Her résumé is impressive. She is impressive. Her ability to spread the word about a complex field of astrophysics such as hers (optics) is fuelled by her enthusiasm and brilliance. She has dedicated herself to understanding what happens inside the Sun in a range of wavelengths that are not detectable from Earth, in order to find answers to the many questions we still have about the Sun, and to understand the phenomenon of particle acceleration that occurs in many other objects, such as black holes or neutron stars.
Ariadna Calcines Rosario (Agaete, Gran Canaria, 1983) is currently Head of the Optical Design Group at the Centre for Advanced Instrumentation at Durham University in the UK. For her doctoral thesis, she developed nothing less than an integral field spectrograph for the European Solar Telescope (EST), one of the two largest solar telescopes in the world, along with the American DKIST. “It was the first time that image slicer technology had been proposed for solar physics, and its application required a number of additional complexities, such as being able to make these mirrors a hundred times smaller than a millimetre,” she explains.
“We are trying to answer the questions we still have about the Sun, as well as to understand the phenomenon of particle acceleration that occurs in many other objects, such as black holes and neutron stars.”
As a result of the spectrograph she developed, Ariadna Calcines won the 2013-2014 award for the best Spanish doctoral thesis in Instrumentation, Computing and Technological Development in Astronomy and Astrophysics, awarded by the Spanish Society of Astronomy. In addition, the Royal Academy of Sciences of Spain and Mastercard awarded her the prize for Young Female Scientific Talent in the category of Applications of Science to Technology. She has not slowed down since.
Ariadna Calcines explains what the solar physics image slicer technology is all about. “Astrophysics is an observational science.
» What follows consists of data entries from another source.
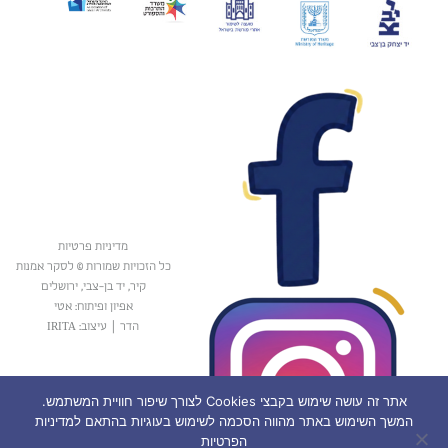
מדיניות פרטיות
כל הזכויות שמורות © לסקר אמנות
קיר, יד בן-צבי, ירושלים
אפיון ופיתוח: אטי
הדר
|
עיצוב: IRITA
אתר זה עושה שימוש בקבצי Cookies לצורך שיפור חוויית המשתמש.
המשך השימוש באתר מהווה הסכמה לשימוש בעוגיות בהתאם למדיניות
הפרטיות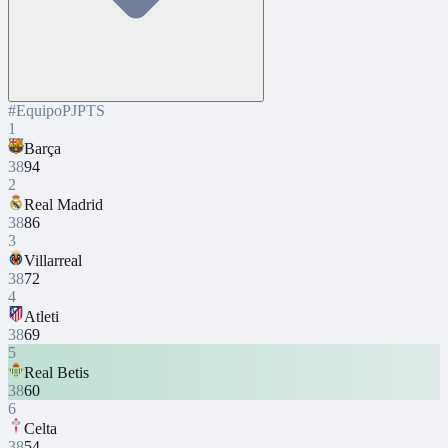
#
Equipo
PJ
PTS
1
Barça
38
94
2
Real Madrid
38
86
3
Villarreal
38
72
4
Atleti
38
69
5
Real Betis
38
60
6
Celta
38
54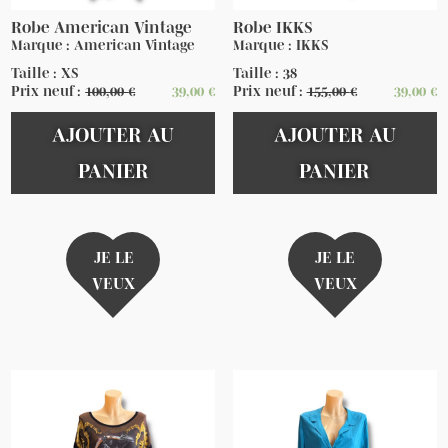
Robe American Vintage
Robe IKKS
Marque : American Vintage
Marque : IKKS
Taille : XS
Taille : 38
Prix neuf :
100,00
€
39,00
€
Prix neuf :
155,00
€
39,00
€
AJOUTER AU
AJOUTER AU
PANIER
PANIER
JE LE
JE LE
VEUX
VEUX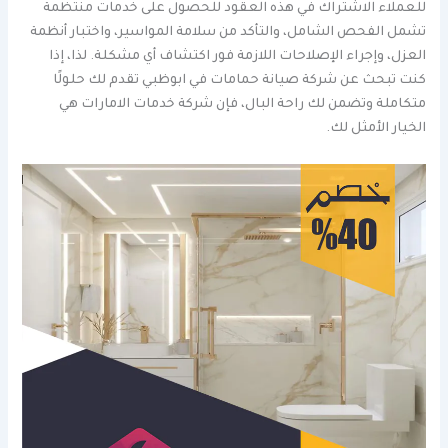
للعملاء الاشتراك في هذه العقود للحصول على خدمات منتظمة
تشمل الفحص الشامل، والتأكد من سلامة المواسير، واختبار أنظمة
العزل، وإجراء الإصلاحات اللازمة فور اكتشاف أي مشكلة. لذا، إذا
كنت تبحث عن شركة صيانة حمامات في ابوظبي تقدم لك حلولًا
متكاملة وتضمن لك راحة البال، فإن شركة خدمات الامارات هي
الخيار الأمثل لك.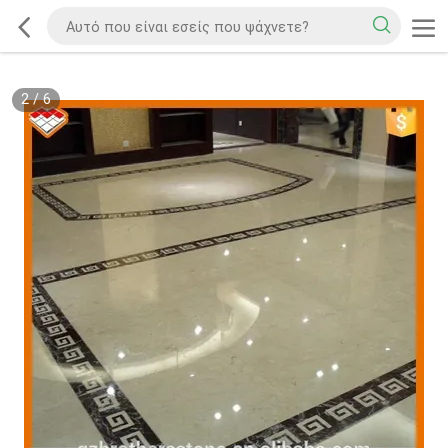
2
/
6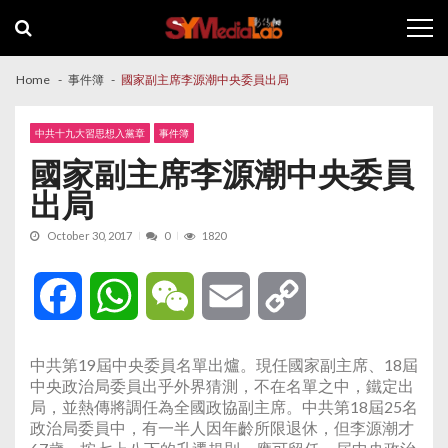
Skip
Skip
to
to
navigation
content
Home
事件簿
國家副主席李源潮中央委員出局
中共十九大習思想入黨章
事件簿
國家副主席李源潮中央委員
出局
October 30, 2017
0
1820
Facebook
WhatsApp
WeChat
Email
Copy
Link
中共第19屆中央委員名單出爐。現任國家副主席、18屆
中央政治局委員出乎外界猜測，不在名單之中，鐵定出
局，並熱傳將調任為全國政協副主席。中共第18屆25名
政治局委員中，有一半人因年齡所限退休，但李源潮才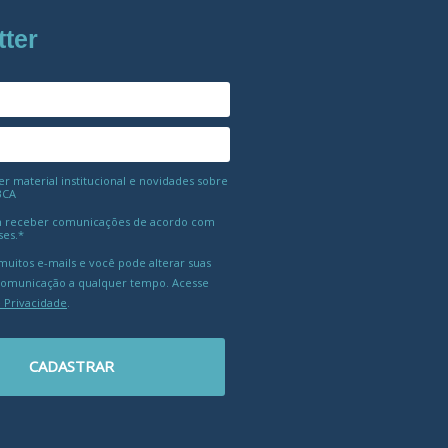
tter
 material institucional e novidades sobre
BCA
 receber comunicações de acordo com
ses.*
uitos e-mails e você pode alterar suas
comunicação a qualquer tempo. Acesse
e Privacidade
.
CADASTRAR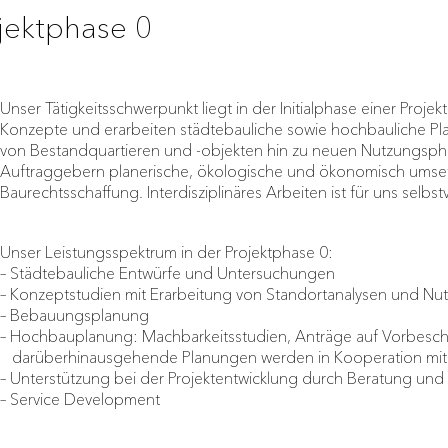
jektphase 0
Unser Tätigkeitsschwerpunkt liegt in der Initialphase einer Projek
Konzepte und erarbeiten städtebauliche sowie hochbauliche Pl
von Bestandquartieren und -objekten hin zu neuen Nutzungspha
Auftraggebern planerische, ökologische und ökonomisch umset
Baurechtsschaffung. Interdisziplinäres Arbeiten ist für uns selbst
Unser Leistungsspektrum in der Projektphase 0:
– Städtebauliche Entwürfe und Untersuchungen
– Konzeptstudien mit Erarbeitung von Standortanalysen und N
– Bebauungsplanung
– Hochbauplanung: Machbarkeitsstudien, Anträge auf Vorbesch
darüberhinausgehende Planungen werden in Kooperation mi
– Unterstützung bei der Projektentwicklung durch Beratung und
– Service Development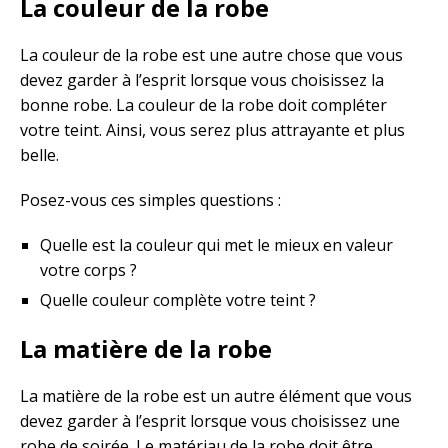
La couleur de la robe
La couleur de la robe est une autre chose que vous
devez garder à l’esprit lorsque vous choisissez la
bonne robe. La couleur de la robe doit compléter
votre teint. Ainsi, vous serez plus attrayante et plus
belle.
Posez-vous ces simples questions :
Quelle est la couleur qui met le mieux en valeur
votre corps ?
Quelle couleur complète votre teint ?
La matière de la robe
La matière de la robe est un autre élément que vous
devez garder à l’esprit lorsque vous choisissez une
robe de soirée. Le matériau de la robe doit être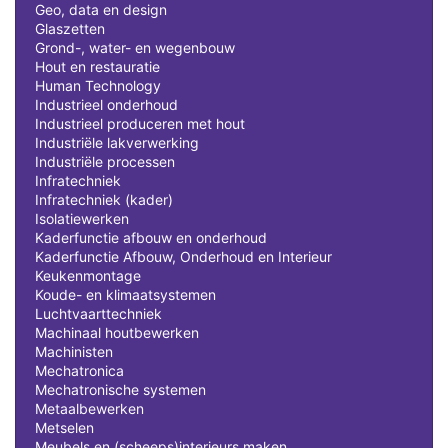
Geo, data en design
Glaszetten
Grond-, water- en wegenbouw
Hout en restauratie
Human Technology
Industrieel onderhoud
Industrieel produceren met hout
Industriële lakverwerking
Industriële processen
Infratechniek
Infratechniek (kader)
Isolatiewerken
Kaderfunctie afbouw en onderhoud
Kaderfunctie Afbouw, Onderhoud en Interieur
Keukenmontage
Koude- en klimaatsystemen
Luchtvaarttechniek
Machinaal houtbewerken
Machinisten
Mechatronica
Mechatronische systemen
Metaalbewerken
Metselen
Meubels en (scheeps)interieurs maken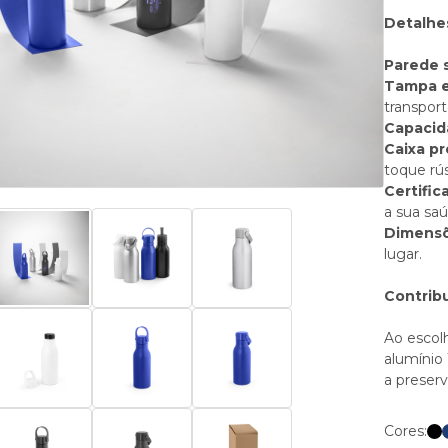
Detalhe
Parede 
Tampa e
transporte
Capacid
Caixa pr
toque rú
Certifi
a sua saú
Dimensõ
lugar.
Contribu
Ao escolh
alumínio 
a preserv
Cores: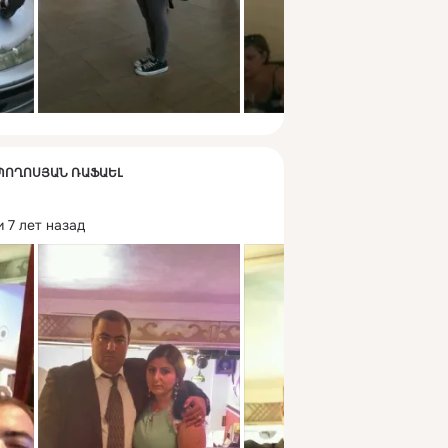
К ՊՈՂՈՍՅԱՆ ՌԱՖԱԵԼ
 7 лет назад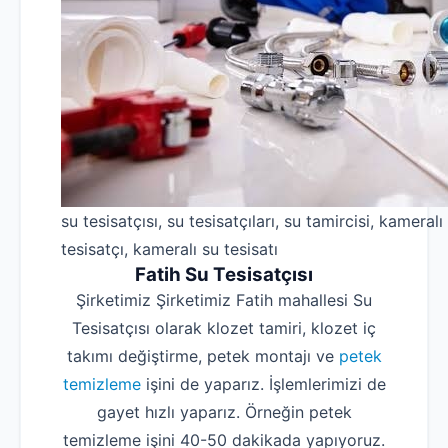
su tesisatçısı, su tesisatçıları, su tamircisi, kameralı
tesisatçı, kameralı su tesisatı
Fatih Su Tesisatçısı
Şirketimiz Şirketimiz Fatih mahallesi Su
Tesisatçısı olarak klozet tamiri, klozet iç
takımı değiştirme, petek montajı ve
petek
temizleme
işini de yaparız. İşlemlerimizi de
gayet hızlı yaparız. Örneğin petek
temizleme işini 40-50 dakikada yapıyoruz.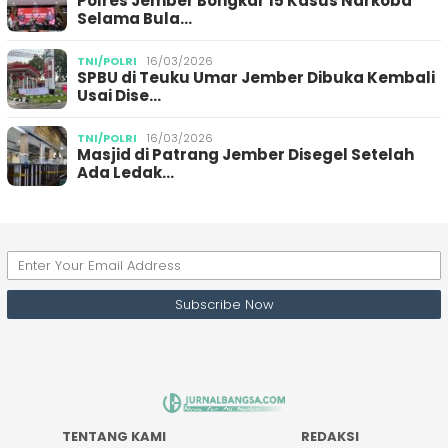
Polres Jember Bongkar 15 Kasus Narkoba
Selama Bula…
TNI/POLRI
16/03/2026
SPBU di Teuku Umar Jember Dibuka Kembali
Usai Dise…
TNI/POLRI
16/03/2026
Masjid di Patrang Jember Disegel Setelah
Ada Ledak…
TENTANG KAMI
REDAKSI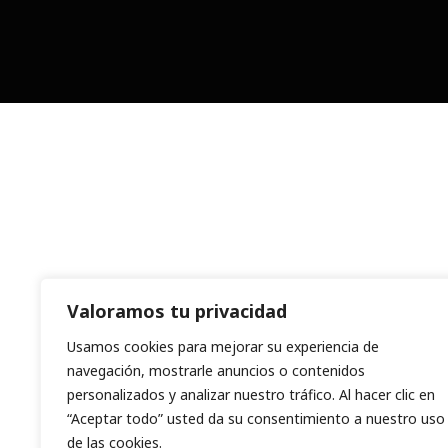
Valoramos tu privacidad
Usamos cookies para mejorar su experiencia de
navegación, mostrarle anuncios o contenidos
personalizados y analizar nuestro tráfico. Al hacer clic en
“Aceptar todo” usted da su consentimiento a nuestro uso
de las cookies.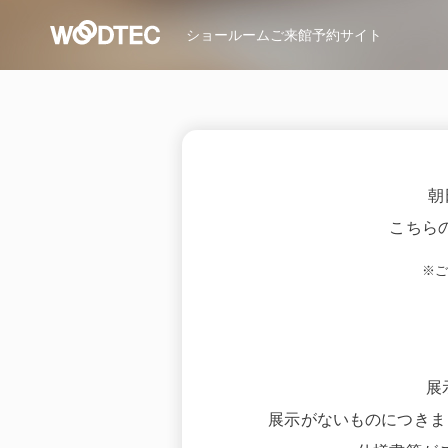
ショールーム
ご来館予約サイト
朝
こちら
※
展
展示がないものにつきま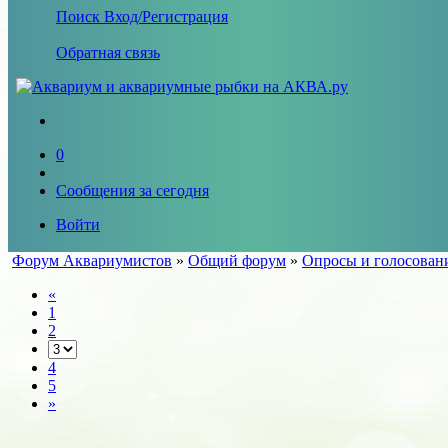
Поиск
Вход/Регистрация
Обратная связь
0
Сообщения за сегодня
Войти
Форум Аквариумистов
»
Общий форум
»
Опросы и голосован
«
1
2
4
5
»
All celestial objects that emit light tell us their story, for example: what is going on inside them, what their life has been like, how old they are or how long they will live. All this information,” she continues, “is encoded in the light we observe through our telescopes. And the job of all of us in the field is to find a way to extract that information by applying the laws of physics. In my case, the branch of physics is called optics. Of the various techniques we use, spectroscopy is the one that gives us the most information.”
In order to advance science and observe details of the universe that are still unknown to us, advanced instruments are needed. According to Calcines, this requires astrophysicists to imagine solutions that are not yet possible: “The ideal solution would be to be able to observe a two-dimensional region to obtain the spectrum of all points under the same conditions. This is called integral field spectroscopy.” And this is where image slicer technology comes in: “It uses arrays of miniature mirrors to look at a two-dimensional field, slice it into strips and rearrange them into a slit shape to illuminate a spectrograph to get information from the whole field in a single measurement,” she says.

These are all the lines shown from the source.